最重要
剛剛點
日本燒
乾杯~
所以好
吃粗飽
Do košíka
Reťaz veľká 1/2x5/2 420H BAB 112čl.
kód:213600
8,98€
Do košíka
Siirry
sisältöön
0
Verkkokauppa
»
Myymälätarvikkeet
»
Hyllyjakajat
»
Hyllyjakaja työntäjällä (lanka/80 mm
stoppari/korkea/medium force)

==

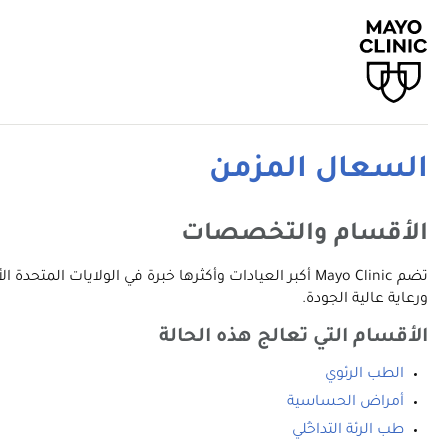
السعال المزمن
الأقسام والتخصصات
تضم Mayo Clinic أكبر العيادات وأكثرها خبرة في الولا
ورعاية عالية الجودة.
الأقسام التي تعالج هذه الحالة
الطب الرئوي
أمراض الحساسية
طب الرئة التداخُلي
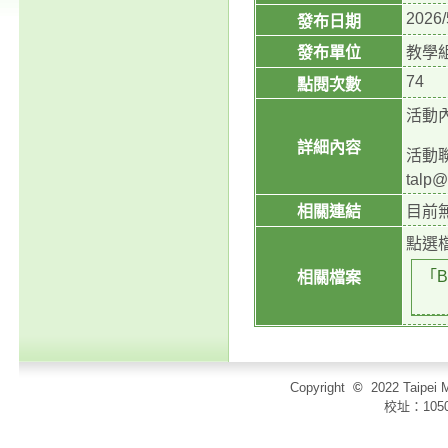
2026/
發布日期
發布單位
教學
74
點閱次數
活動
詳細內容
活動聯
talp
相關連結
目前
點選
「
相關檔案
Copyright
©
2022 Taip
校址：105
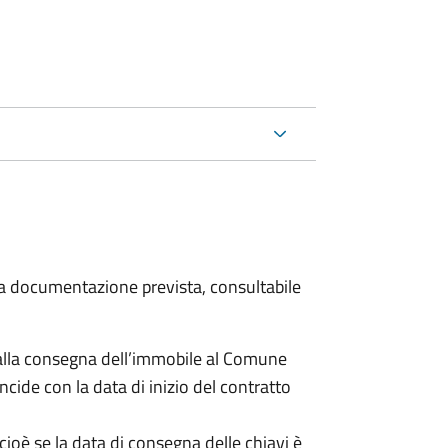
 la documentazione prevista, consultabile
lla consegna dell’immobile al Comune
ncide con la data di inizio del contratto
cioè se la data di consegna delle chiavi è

What you have to do ▸ Within the listing above, give again exactly every line from the line with "lla consegna dell’immobile al Comune" through the line with "cioè se la data di consegna delle chiavi è", both included, and no other line.

Result ▸
lla consegna dell’immobile al Comune
ncide con la data di inizio del contratto
cioè se la data di consegna delle chiavi è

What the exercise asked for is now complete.